Jude is not making a slippery slope argument — he is describing specific people with specific doctrinal distortions and specific behaviors. The perversion he condemns is not a logical consequence of grace rightly understood but a deliberate distortion of it. His concern is particular, not a general warning that grace teaching inevitably leads to license. Reading Jude as a blanket slippery slope argument against grace teaching would contradict Paul and much of the rest of the New Testament.

Trace Steps
1

Identify each step in the proposed chain

Ask: What are the specific intermediate steps between the first action and the predicted catastrophe?

Write out the chain explicitly: 'If A, then B, then C, then D, then disaster.' Often the act of making the chain explicit reveals its length and implausibility. 'If we adopt a non-literal reading of Genesis 1, we will adopt a non-literal reading of all historical narrative, then we will adopt a non-literal reading of the resurrection, then we will abandon the faith entirely' is a long chain with several steps that require individual examination.

2

Examine the evidence for each step in the chain

Ask: Is there historical or logical evidence that A actually tends to lead to B, B to C, and so on?
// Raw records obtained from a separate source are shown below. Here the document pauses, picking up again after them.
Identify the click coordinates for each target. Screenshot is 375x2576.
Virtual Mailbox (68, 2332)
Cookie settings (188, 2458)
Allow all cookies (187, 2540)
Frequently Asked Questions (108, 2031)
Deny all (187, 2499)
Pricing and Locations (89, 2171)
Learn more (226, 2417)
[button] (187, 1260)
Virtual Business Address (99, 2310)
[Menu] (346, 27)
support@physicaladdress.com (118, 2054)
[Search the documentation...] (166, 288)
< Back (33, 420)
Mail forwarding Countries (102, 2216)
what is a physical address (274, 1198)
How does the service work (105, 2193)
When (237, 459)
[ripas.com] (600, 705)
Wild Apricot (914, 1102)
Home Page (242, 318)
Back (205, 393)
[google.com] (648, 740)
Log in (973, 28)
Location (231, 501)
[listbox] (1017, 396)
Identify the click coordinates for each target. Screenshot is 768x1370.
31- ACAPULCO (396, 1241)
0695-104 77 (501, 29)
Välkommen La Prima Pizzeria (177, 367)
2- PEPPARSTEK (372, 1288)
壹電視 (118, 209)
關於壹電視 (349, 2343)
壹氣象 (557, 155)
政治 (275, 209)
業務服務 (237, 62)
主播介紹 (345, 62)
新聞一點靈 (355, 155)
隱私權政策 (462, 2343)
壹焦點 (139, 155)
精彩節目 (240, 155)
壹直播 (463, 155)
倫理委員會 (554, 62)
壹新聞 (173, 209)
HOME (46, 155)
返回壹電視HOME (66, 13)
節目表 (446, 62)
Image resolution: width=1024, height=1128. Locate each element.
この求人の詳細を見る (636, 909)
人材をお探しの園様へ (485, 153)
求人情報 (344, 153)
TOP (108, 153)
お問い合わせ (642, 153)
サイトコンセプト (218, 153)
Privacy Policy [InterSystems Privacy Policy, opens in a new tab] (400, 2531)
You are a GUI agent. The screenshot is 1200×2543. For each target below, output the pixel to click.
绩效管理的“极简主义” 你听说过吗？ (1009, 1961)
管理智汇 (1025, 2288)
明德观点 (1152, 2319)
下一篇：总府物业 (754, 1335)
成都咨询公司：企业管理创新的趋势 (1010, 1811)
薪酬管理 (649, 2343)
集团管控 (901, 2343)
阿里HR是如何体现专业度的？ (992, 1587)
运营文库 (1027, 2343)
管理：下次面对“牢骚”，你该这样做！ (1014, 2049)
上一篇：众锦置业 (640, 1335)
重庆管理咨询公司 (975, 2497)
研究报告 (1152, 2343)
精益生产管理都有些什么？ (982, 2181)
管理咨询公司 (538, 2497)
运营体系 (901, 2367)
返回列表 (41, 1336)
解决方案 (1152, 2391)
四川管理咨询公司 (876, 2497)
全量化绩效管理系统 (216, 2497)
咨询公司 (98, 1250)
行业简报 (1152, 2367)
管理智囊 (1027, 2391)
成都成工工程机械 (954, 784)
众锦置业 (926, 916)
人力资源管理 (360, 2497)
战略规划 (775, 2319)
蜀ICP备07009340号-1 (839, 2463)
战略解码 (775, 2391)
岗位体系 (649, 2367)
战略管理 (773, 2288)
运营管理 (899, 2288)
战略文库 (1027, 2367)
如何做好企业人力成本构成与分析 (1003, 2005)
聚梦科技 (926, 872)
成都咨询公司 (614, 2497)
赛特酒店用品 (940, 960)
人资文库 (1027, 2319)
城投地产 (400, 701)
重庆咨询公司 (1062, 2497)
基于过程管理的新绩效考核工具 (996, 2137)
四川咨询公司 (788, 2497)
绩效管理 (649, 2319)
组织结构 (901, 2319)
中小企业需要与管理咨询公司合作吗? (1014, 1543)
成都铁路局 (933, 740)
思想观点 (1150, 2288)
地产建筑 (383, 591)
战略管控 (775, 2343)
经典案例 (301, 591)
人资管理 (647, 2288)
For each link in the chain, ask: Has this step been observed to occur historically? Is there a logical necessity that makes it unavoidable? Are there examples of people who took the first step without proceeding to the subsequent ones? If many scholars have adopted non-literal readings of Genesis 1 while remaining orthodox in their resurrection belief — and many have — the first link in the chain breaks.

3

Identify principled stopping points along the chain

Ask: What reasons exist for stopping at the first step rather than proceeding to the catastrophic conclusion?

Most interpretive decisions come with principled reasons that do not automatically extend to other decisions. If someone reads Genesis 1 non-literally because of genre analysis (it has features of ancient Near Eastern cosmological poetry), that genre-based reasoning does not automatically apply to the resurrection accounts in 1 Corinthians 15 (which Paul explicitly frames as historical testimony). The genre analysis principle provides its own stopping point.

4

Consider the track record of previous slippery slope predictions

Ask: Have similar slope arguments been made historically about changes that turned out not to produce the predicted consequences?

Historical consciousness helps evaluate slope predictions. The same slope argument was made against allowing Bible translation into vernacular languages (if people read for themselves, they'll reach heretical conclusions), against accepting heliocentrism (if the earth moves, Scripture is wrong about everything), and against higher critical methods broadly (if you date texts historically, you'll deny their authority). Many of these predictions did not materialize, suggesting that slope arguments in interpretive theology have a poor historical track record.

5

Evaluate the legitimate concern behind the slope argument

Ask: What real risk or genuine concern is the slope argument trying to express, and how can that concern be addressed directly rather than through the slope?

Slippery slope arguments often reflect genuine pastoral concern for the integrity of Scripture or doctrinal faithfulness. These concerns are worth taking seriously directly: What specific theological commitments would be threatened by this interpretive change? What safeguards exist against the specific risks the argument identifies? Addressing the real concern directly is more useful than debating the validity of the slope.